Wettbewerbsfähigkeit und grüner Wandel

Wir, die Europaministerin und die Europaminister des Weimarer Dreiecks, sprechen uns bei gleichzeitigem Einsatz für Akzeptanz innerhalb der Gesellschaft mit Nachdruck für Europas Weg hin zur Klimaneutralität im Einklang mit dem Übereinkommen von Paris sowie für einen grünen Wandel aus, der zu Wachstum, Investitionen, Innovation und enormen Marktchancen für die Industrie von morgen führt sowie die Schaffung neuer, gut bezahlter und sicherer Arbeitsplätze gewährleistet. Wir müssen dafür sorgen, dass durch die Klimapolitik der EU ein fairer, angemessener, klarer und stabiler Rahmen sowohl für Unternehmen als auch für die Bürgerinnen und Bürger geschaffen wird. Wir fordern daher einen ehrgeizigen Deal für eine saubere Industrie, der den grünen Wandel insbesondere dadurch fördert, dass er einen erfolgreichen Umbau unserer industriellen Basis ermöglicht, und den Bürgerinnen und Bürgern sowie den Unternehmen der EU unmittelbare Vorteile bringt, wozu auch niedrigere Energiepreise zählen.
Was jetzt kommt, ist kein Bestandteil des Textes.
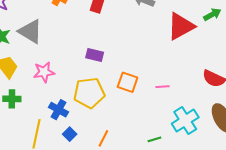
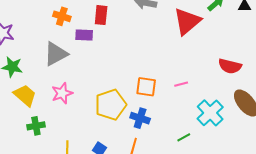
gray triangle: (30, 32) -> (56, 54), moved, turned -48
purple rectangle: (95, 55) -> (84, 35), moved
blue cross: (58, 110) -> (140, 118), moved

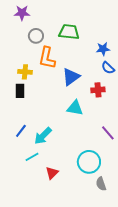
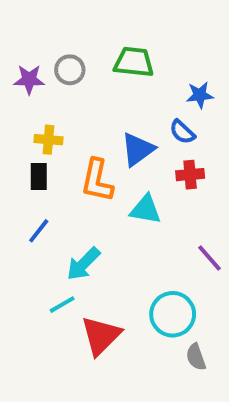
purple star: (22, 13) -> (29, 80), moved
orange L-shape: (47, 58) -> (97, 180), moved
blue semicircle: (108, 68) -> (182, 132), moved
blue line: (21, 131) -> (39, 231), moved
red triangle: (52, 173) -> (101, 336), size x1.6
Durch die Ausarbeitung und Umsetzung einer wirksamen Industriepolitik müssen wir gewährleisten, dass Europa ein starker Produktionsstandort bleibt und eine globale Führungsrolle im Bereich von Schlüsseltechnologien einnimmt.

Indem die EU einerseits stärkere internationale Partnerschaften und Kooperationen im Klimaschutzbereich fördert und andererseits das CO2-Grenzausgleichssystem erfolgreich umsetzt und auf nachgelagerte Sektoren und Produkte ausweitet, die vom Risiko der Verlagerung von CO2-Emissionen betroffen sind, kann sie sowohl den weltweiten Klimaschutz vorantreiben als auch gewährleisten, dass ihre Industrien hinsichtlich Innovationskraft und Wettbewerbsfähigkeit weiterhin führend sind.